Haley uległa Trumpowi
Superwtorek pokazał ostateczne zwycięstwo Trumpa nad jego jedyną pozostałą rywalką, byłą ambasador ONZ Nikki Haley. Pomimo zapowiedzi o walce tak długo, jak długo będzie miała szanse na wygraną, obecnie Haley nie ma już realnych szans na uzyskanie odpowiedniej liczby delegatów i otrzymanie nominacji Partii Republikańskiej. Donald Trump zdobył ponad 60 procent głosów aż w 12 stanach, a w Alabamie ponad 80 procent. Nie jest jeszcze pewne, ilu dokładnie delegatów udało się zdobyć Trumpowi (liczone są jeszcze głosy z Utah i Alaski), jednak jest już bardzo bliski zgromadzenia niezbędnych 1215 delegatów.

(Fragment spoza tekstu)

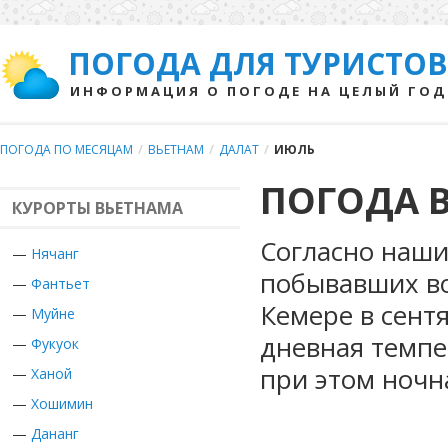
ПОГОДА ДЛЯ ТУРИСТОВ
ИНФОРМАЦИЯ О ПОГОДЕ НА ЦЕЛЫЙ ГОД
ПОГОДА ПО МЕСЯЦАМ
/
ВЬЕТНАМ
/
ДАЛАТ
/
ИЮЛЬ
ПОГОДА В
КУРОРТЫ ВЬЕТНАМА
Согласно наши
—
Нячанг
побывавших во
—
Фантьет
Кемере в сент
—
Муйне
дневная темпе
—
Фукуок
при этом ночн
—
Ханой
—
Хошимин
—
Дананг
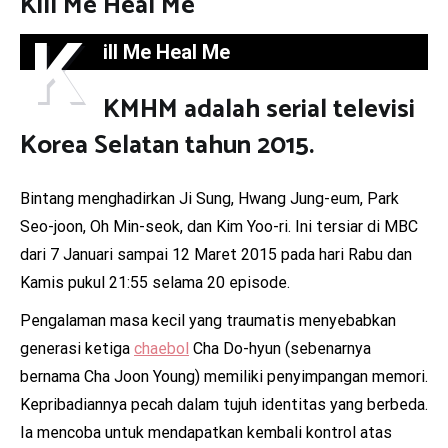
Kill Me Heal Me
K
ill Me Heal Me
KMHM adalah serial televisi
Korea Selatan tahun 2015.
Bintang menghadirkan Ji Sung, Hwang Jung-eum, Park
Seo-joon, Oh Min-seok, dan Kim Yoo-ri. Ini tersiar di MBC
dari 7 Januari sampai 12 Maret 2015 pada hari Rabu dan
Kamis pukul 21:55 selama 20 episode.
Pengalaman masa kecil yang traumatis menyebabkan
generasi ketiga
chaebol
Cha Do-hyun (sebenarnya
bernama Cha Joon Young) memiliki penyimpangan memori.
Kepribadiannya pecah dalam tujuh identitas yang berbeda.
Ia mencoba untuk mendapatkan kembali kontrol atas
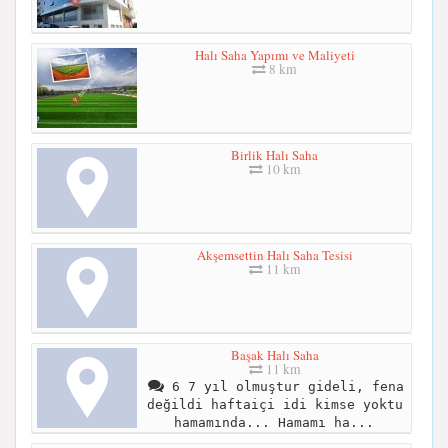
Halı Saha Yapımı ve Maliyeti
8 km
Birlik Halı Saha
10 km
Akşemsettin Halı Saha Tesisi
11 km
Başak Halı Saha
11 km
6 7 yıl olmuştur gideli, fena
değildi haftaiçi idi kimse yoktu
hamamında... Hamamı ha...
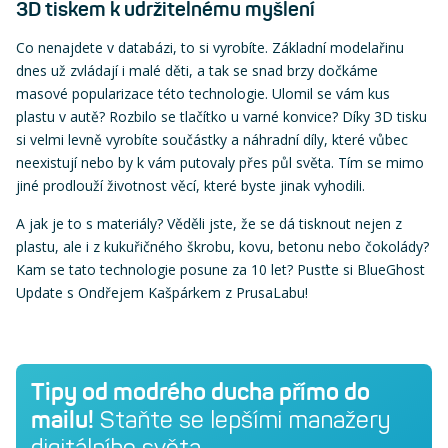
3D tiskem k udržitelnému myšlení
Co nenajdete v databázi, to si vyrobíte. Základní modelařinu
dnes už zvládají i malé děti, a tak se snad brzy dočkáme
masové popularizace této technologie. Ulomil se vám kus
plastu v autě? Rozbilo se tlačítko u varné konvice? Díky 3D tisku
si velmi levně vyrobíte součástky a náhradní díly, které vůbec
neexistují nebo by k vám putovaly přes půl světa. Tím se mimo
jiné prodlouží životnost věcí, které byste jinak vyhodili.
A jak je to s materiály? Věděli jste, že se dá tisknout nejen z
plastu, ale i z kukuřičného škrobu, kovu, betonu nebo čokolády?
Kam se tato technologie posune za 10 let? Pusťte si BlueGhost
Update s Ondřejem Kašpárkem z PrusaLabu!
Tipy od modrého ducha přímo do
mailu!
Staňte se lepšími manažery
digitálního světa.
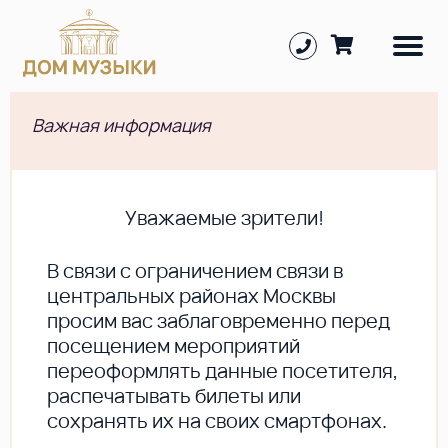
Важная информация
Уважаемые зрители!
В cвязи с ограничением связи в
центральных районах Москвы
просим вас заблаговременно перед
посещением мероприятий
переоформлять данные посетителя,
распечатывать билеты или
сохранять их на своих смартфонах.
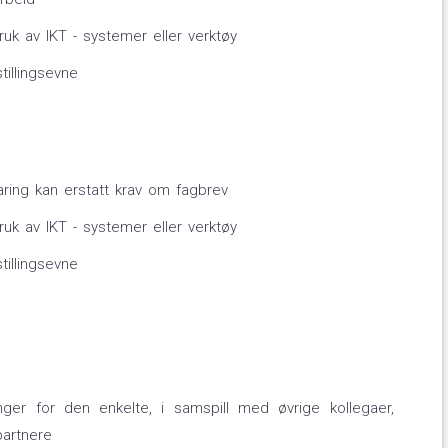
uk av IKT - systemer eller verktøy
tillingsevne
faring kan erstatt krav om fagbrev
uk av IKT - systemer eller verktøy
tillingsevne
ger for den enkelte, i samspill med øvrige kollegaer,
artnere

– Nadszedł czas aby zawiesić moją kampanie. Nie żałuje niczego – powiedziała Haley.
Opierając się na swoim doświadczeniu w polityce zagranicznej jako ambasadorka ONZ, Haley przez całą swoją kampanię mówiła, że Stany Zjednoczone muszą pomóc Ukrainie bronić się przed rosyjską agresją, co jest stanowiskiem sprzecznym z Trumpem. Nie stanowiła ona jednak poważnego zagrożenia dla Trumpa.
Brak poparcia Haley dla Trumpa może być jednak sygnałem dla części republikanów aby nie głosowali na Trumpa jako kandydata republikanów w wyborach w listopadzie, w których zmierzy się z obecnie urzędującym prezydentem Joe Bidenem.
Nikki Haley jest byłą gubernatorką stanu Karoliny Południowej oraz ambasadorką USA przy ONZ.